Data Transformation Question

Copper Contributor

Hey team,


I'm working through this Bridewell transformation for the CommonSecurityLog table(


In here, there are a ton of "extend" operators creating new Columns based on the Columns that are already created in logs. For example, | extend Category_CF = tostring(f[“Category”])


Does creating a custom field to replace a preexisting field, add cost or subtract cost from the transformation?


This is also a part of the tutorial built into Microsoft, but they don't include the reasoning behind creating a new column:


Essentially we are creating all of these fields, and then project-away'ing it in the last line of code.

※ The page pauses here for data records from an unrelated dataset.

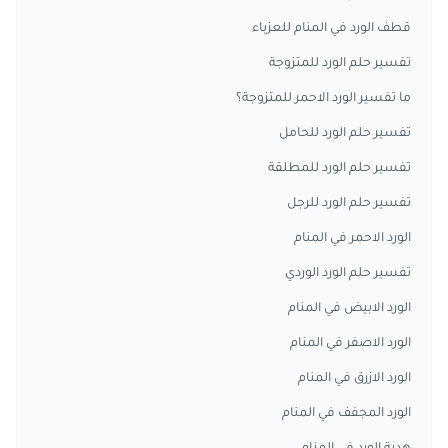
قطف الورد في المنام للعزباء
تفسير حلم الورد للمتزوجة
ما تفسير الورد الاحمر للمتزوجة؟
تفسير حلم الورد للحامل
تفسير حلم الورد للمطلقة
تفسير حلم الورد للرجل
الورد الاحمر في المنام
تفسير حلم الورد الوردي
الورد الابيض في المنام
الورد الاصفر في المنام
الورد الازرق في المنام
الورد المجفف في المنام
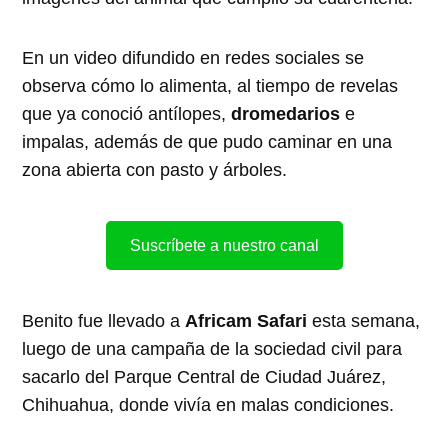
En un video difundido en redes sociales se
observa cómo lo alimenta, al tiempo de revelas
que ya conoció antílopes,
dromedarios
e
impalas, además de que pudo caminar en una
zona abierta con pasto y árboles.
Suscríbete a nuestro canal
Benito fue llevado a
Africam Safari
esta semana,
luego de una campaña de la sociedad civil para
sacarlo del Parque Central de Ciudad Juárez,
Chihuahua, donde vivía en malas condiciones.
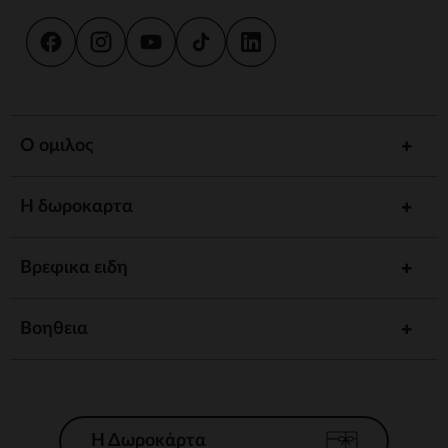
Ο ομιλος
Η δωροκαρτα
Βρεφικα ειδη
Βοηθεια
Η Δωροκάρτα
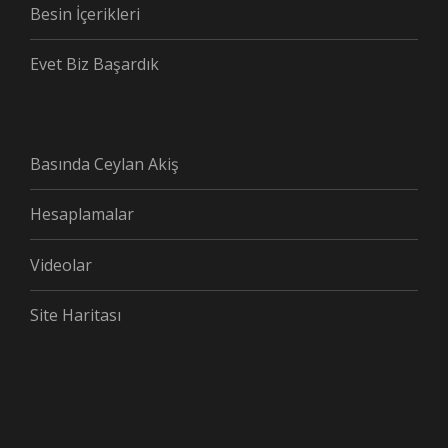
Besin İçerikleri
Evet Biz Başardık
Basında Ceylan Akiş
Hesaplamalar
Videolar
Site Haritası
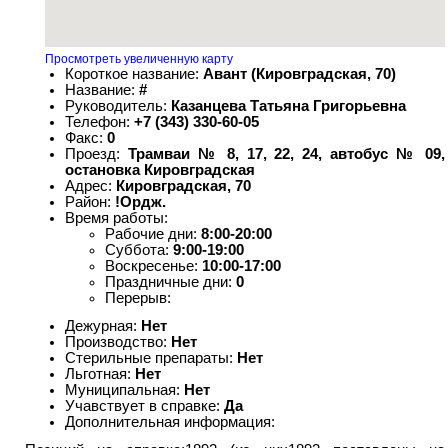
Просмотреть увеличенную карту
Короткое название:
Авант (Кировградская, 70)
Название:
#
Руководитель:
Казанцева Татьяна Григорьевна
Телефон:
+7 (343) 330-60-05
Факс:
0
Проезд:
Трамваи № 8, 17, 22, 24, автобус № 09,
остановка Кировградская
Адрес:
Кировградская, 70
Район:
!Ордж.
Время работы:
Рабочие дни:
8:00-20:00
Суббота:
9:00-19:00
Воскресенье:
10:00-17:00
Праздничные дни:
0
Перерыв:
Дежурная:
Нет
Производство:
Нет
Стерильные препараты:
Нет
Льготная:
Нет
Муниципальная:
Нет
Учавствует в справке:
Да
Дополнительная информация:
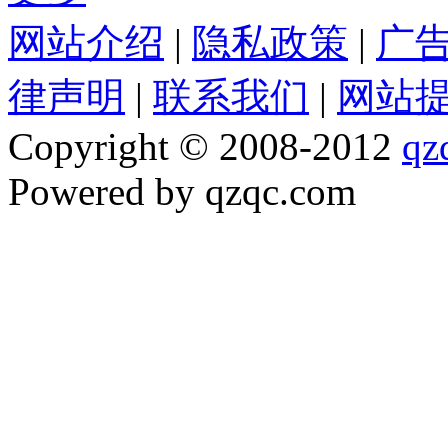
网站介绍
|
隐私政策
|
广
律声明
|
联系我们
|
网站
Copyright © 2008-2012
qz
Powered by qzqc.com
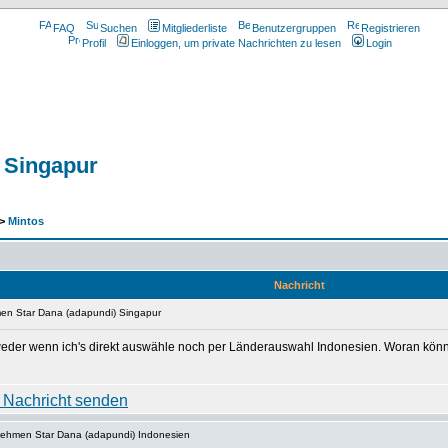
FAQ
Suchen
Mitgliederliste
Benutzergruppen
Registrieren
Profil
Einloggen, um private Nachrichten zu lesen
Login
 Singapur
>
Mintos
Nachricht
men Star Dana (adapundi) Singapur
 weder wenn ich's direkt auswähle noch per Länderauswahl Indonesien. Woran könn
nehmen Star Dana (adapundi) Indonesien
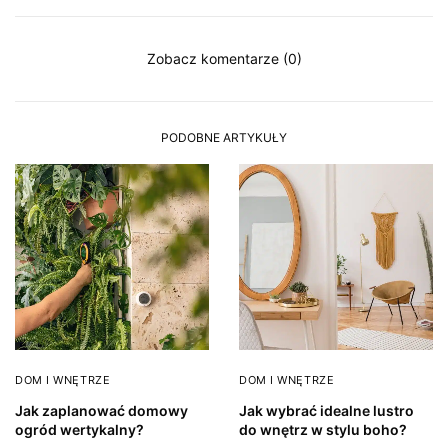
Zobacz komentarze (0)
PODOBNE ARTYKUŁY
DOM I WNĘTRZE
DOM I WNĘTRZE
Jak zaplanować domowy
Jak wybrać idealne lustro
ogród wertykalny?
do wnętrz w stylu boho?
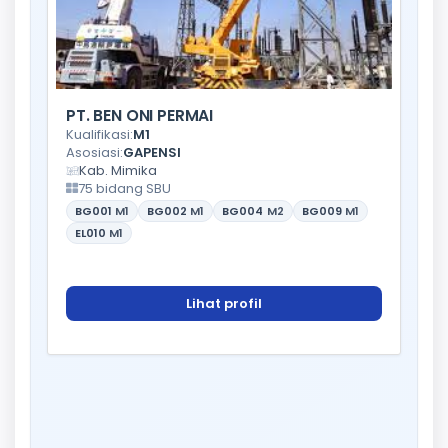
PT. BEN ONI PERMAI
Kualifikasi:
M1
Asosiasi:
GAPENSI
Kab. Mimika
75 bidang SBU
BG001
M1
BG002
M1
BG004
M2
BG009
M1
EL010
M1
Lihat profil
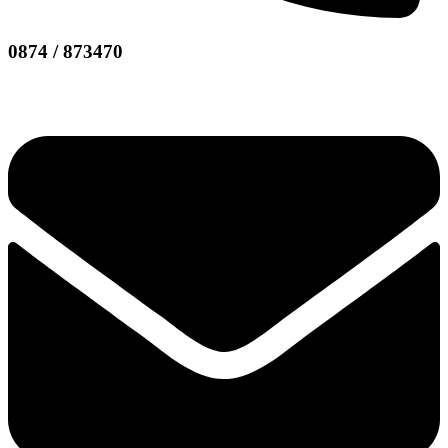
0874 / 873470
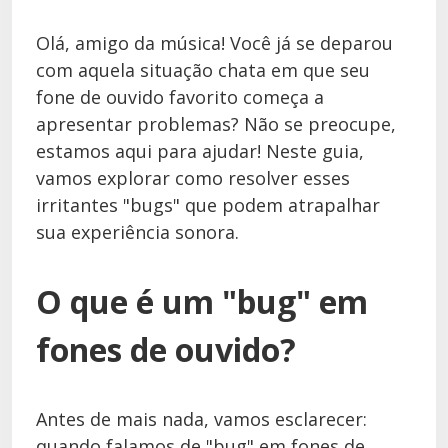
Olá, amigo da música! Você já se deparou
com aquela situação chata em que seu
fone de ouvido favorito começa a
apresentar problemas? Não se preocupe,
estamos aqui para ajudar! Neste guia,
vamos explorar como resolver esses
irritantes "bugs" que podem atrapalhar
sua experiência sonora.
O que é um "bug" em
fones de ouvido?
Antes de mais nada, vamos esclarecer:
quando falamos de "bug" em fones de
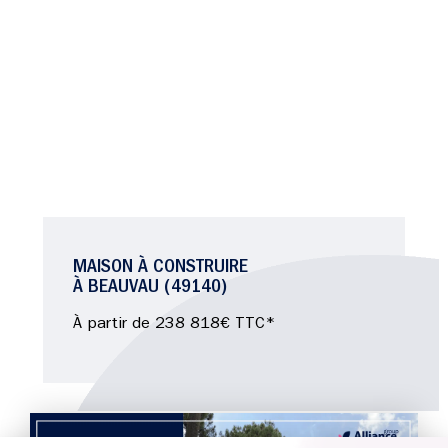
MAISON À CONSTRUIRE
À BEAUVAU (49140)
À partir de 238 818€ TTC*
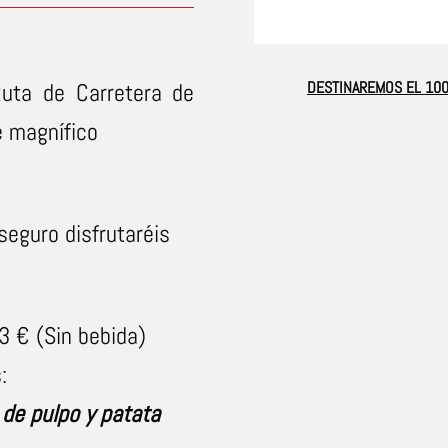
Ruta de Carretera de
DESTINAREMOS EL 100
e magnífico
seguro disfrutaréis
 3 € (Sin bebida)
:
de pulpo y patata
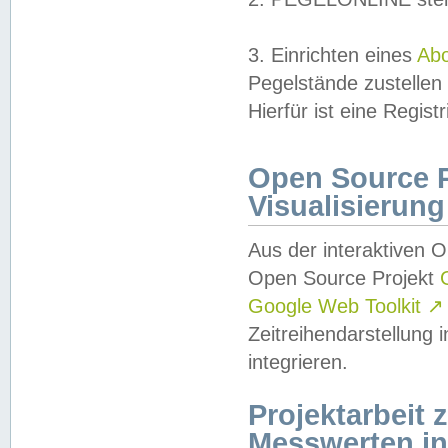
3. Einrichten eines
Ab
Pegelstände zustellen
Hierfür ist eine Regist
Open Source Pr
Visualisierung
Aus der interaktiven 
Open Source Projekt
Google Web Toolkit
↗
Zeitreihendarstellung
integrieren.
Projektarbeit
Messwerten i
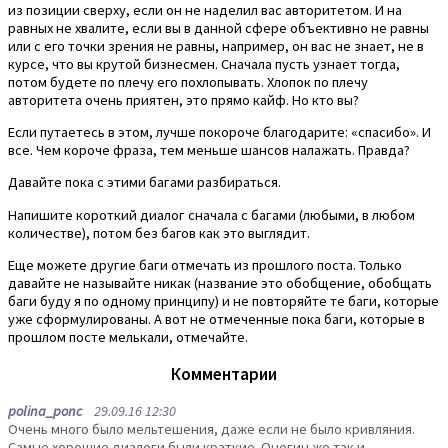
из позиции сверху, если он не наделил вас авторитетом. И на
равных не хвалите, если вы в данной сфере объективно не равны
или с его точки зрения не равны, например, он вас не знает, не в
курсе, что вы крутой бизнесмен. Сначала пусть узнает тогда,
потом будете по плечу его похлопывать. Хлопок по плечу
авторитета очень приятен, это прямо кайф. Но кто вы?
Если путаетесь в этом, лучше покороче благодарите: «спасибо». И
все. Чем короче фраза, тем меньше шансов налажать. Правда?
Давайте пока с этими багами разбираться.
Напишите короткий диалог сначала с багами (любыми, в любом
количестве), потом без багов как это выглядит.
Еще можете другие баги отмечать из прошлого поста. Только
давайте не называйте никак (название это обобщение, обобщать
баги буду я по одному принципу) и не повторяйте те баги, которые
уже сформулированы. А вот не отмеченные пока баги, которые в
прошлом посте мелькали, отмечайте.
Комментарии
polina_ponc
29.09.16 12:30
Очень много было мельтешения, даже если не было кривляния.
Самые хорошие диалоги были краткие. Онегин же так и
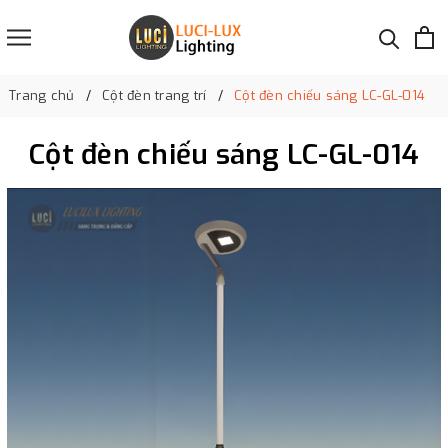
Trang chủ
Cột đèn trang trí
Cột đèn chiếu sáng LC-GL-014
Cột đèn chiếu sáng LC-GL-014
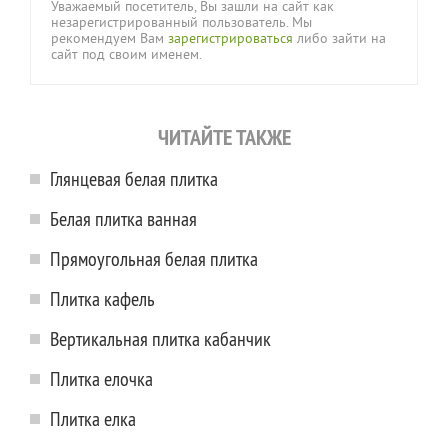
Уважаемый посетитель, Вы зашли на сайт как
незарегистрированный пользователь. Мы
рекомендуем Вам
зарегистрироваться
либо зайти на
сайт под своим именем.
ЧИТАЙТЕ ТАКЖЕ
Глянцевая белая плитка
Белая плитка ванная
Прямоугольная белая плитка
Плитка кафель
Вертикальная плитка кабанчик
Плитка елочка
Плитка елка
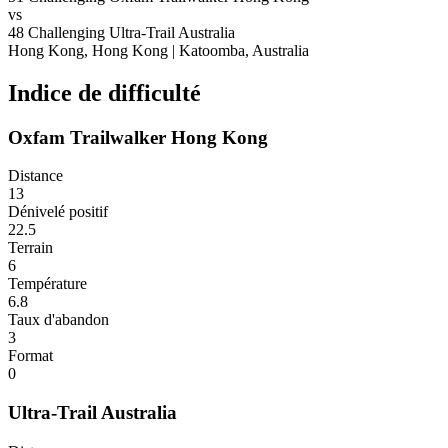
vs
48
Challenging
Ultra-Trail Australia
Hong Kong, Hong Kong
|
Katoomba, Australia
Indice de difficulté
Oxfam Trailwalker Hong Kong
Distance
13
Dénivelé positif
22.5
Terrain
6
Température
6.8
Taux d'abandon
3
Format
0
Ultra-Trail Australia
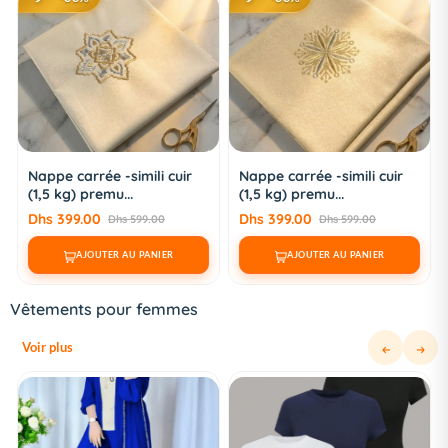
Nappe carrée -simili cuir
Nappe carrée -simili cuir
(1,5 kg) premu...
(1,5 kg) premu...
Dhs 399.00
Dhs 399.00
Dhs 599.00
Dhs 599.00
AJOUTER AU PANIER
AJOUTER AU PANIER
Vêtements pour femmes
Voir plus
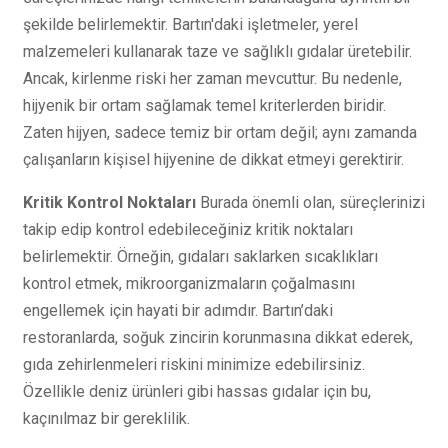
şekilde belirlemektir. Bartın'daki işletmeler, yerel
malzemeleri kullanarak taze ve sağlıklı gıdalar üretebilir.
Ancak, kirlenme riski her zaman mevcuttur. Bu nedenle,
hijyenik bir ortam sağlamak temel kriterlerden biridir.
Zaten hijyen, sadece temiz bir ortam değil; aynı zamanda
çalışanların kişisel hijyenine de dikkat etmeyi gerektirir.
Kritik Kontrol Noktaları
Burada önemli olan, süreçlerinizi
takip edip kontrol edebileceğiniz kritik noktaları
belirlemektir. Örneğin, gıdaları saklarken sıcaklıkları
kontrol etmek, mikroorganizmaların çoğalmasını
engellemek için hayati bir adımdır. Bartın’daki
restoranlarda, soğuk zincirin korunmasına dikkat ederek,
gıda zehirlenmeleri riskini minimize edebilirsiniz.
Özellikle deniz ürünleri gibi hassas gıdalar için bu,
kaçınılmaz bir gereklilik.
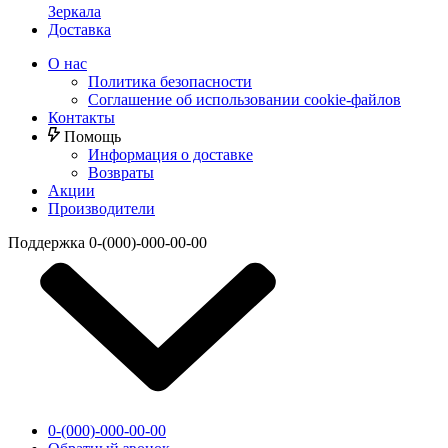
Зеркала
Доставка
О нас
Политика безопасности
Соглашение об использовании cookie-файлов
Контакты
Помощь
Информация о доставке
Возвраты
Акции
Производители
Поддержка
0-(000)-000-00-00
0-(000)-000-00-00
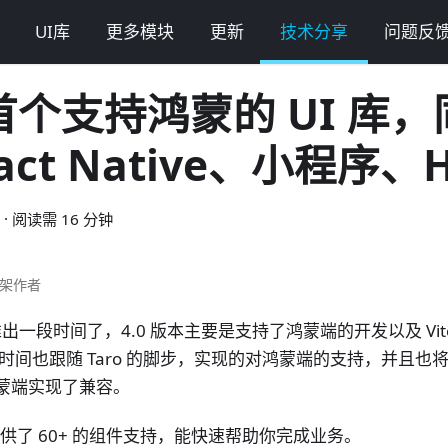
UI库
更多模块
更新
技术分享
问题反
o首个支持鸿蒙的 UI 库
act Native、小程序、
·
阅读需 16 分钟
框架作者
 已经推出一段时间了，4.0 版本主要是支持了鸿蒙端的开发以及 Vi
这段时间也跟随 Taro 的脚步，实现的对鸿蒙端的支持，并且也将之
鸿蒙端实现了兼容。
库提供了 60+ 的组件支持，能快速帮助你完成业务。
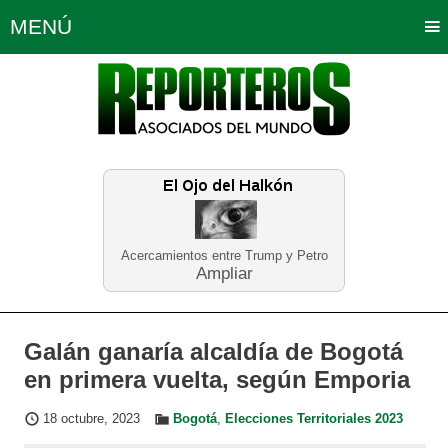
MENÚ
Portada
Política
Opinión
Bogotá
Internacionales
Planeta Tierra
Deportes
Económicas
Regiones
Judiciales
Tecnología
Salud
Turismo
Educación
Neira
Acercamientos entre Trump y Petro
Ampliar
Galán ganaría alcaldía de Bogotá
en primera vuelta, según Emporia
18 octubre, 2023
Bogotá
,
Elecciones Territoriales 2023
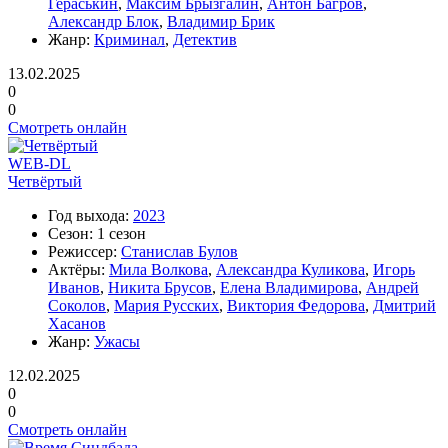
Гераськин
,
Максим Брызгалин
,
Антон Багров
,
Александр Блок
,
Владимир Брик
Жанр:
Криминал
,
Детектив
13.02.2025
0
0
Смотреть онлайн
WEB-DL
Четвёртый
Год выхода:
2023
Сезон:
1 сезон
Режиссер:
Станислав Булов
Актёры:
Мила Волкова
,
Александра Куликова
,
Игорь
Иванов
,
Никита Брусов
,
Елена Владимирова
,
Андрей
Соколов
,
Мария Русских
,
Виктория Федорова
,
Дмитрий
Хасанов
Жанр:
Ужасы
12.02.2025
0
0
Смотреть онлайн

Let me know your thoughts on this. It seems like an extra way to do things since you can just "project-away" everything you don't want to see, but trying to figure out if there is a specific reason for using the "extend" operator in this sense.


Thanks guys,


1 Reply



When you say 'new Columns based on the Columns that are already created in logs', do you mean that the specific Columns exist in the logs that you're ingesting? If so, maybe it's already being handled by a Syslog box and therefore no further transformation is necessary. The assumption in that Bridewell post is that you're ingesting json format and want to parse it accordingly.


Overall, the idea behind data transformation is to make the logs more useful, eligible, but also potentially save space.


Let's assume that your ingested logs contain a field called X in a json format where some useful data is being held. Before applying transformation, the data is difficult to decipher to a human reader, makes querying it more complex and less efficient at the same time (think of indexing!).

Scenario 1 : You extend ALL the attribute:value tuples from the json and project-away the X.

You're essentially surfacing all the data and make it easier to manipulate, sort etc. This operation WILL have some impact on the actual size of the log, and in effect cost. My guess is that it would be heavily dependent on a use case, but overall negligible in a grand scheme of things. And in return your data is now formatted in a way that makes it easier to work with.

Scenario 2 : Maybe you don't need ALL of what's in the original json?

Afterall, you can pick and choose which bits of data are needed and omit the ones of no value to you, and this would actually make it more cost-efficient as you're stripping the raw logs of any useless data and only ingest (and pay) for what's actually useful.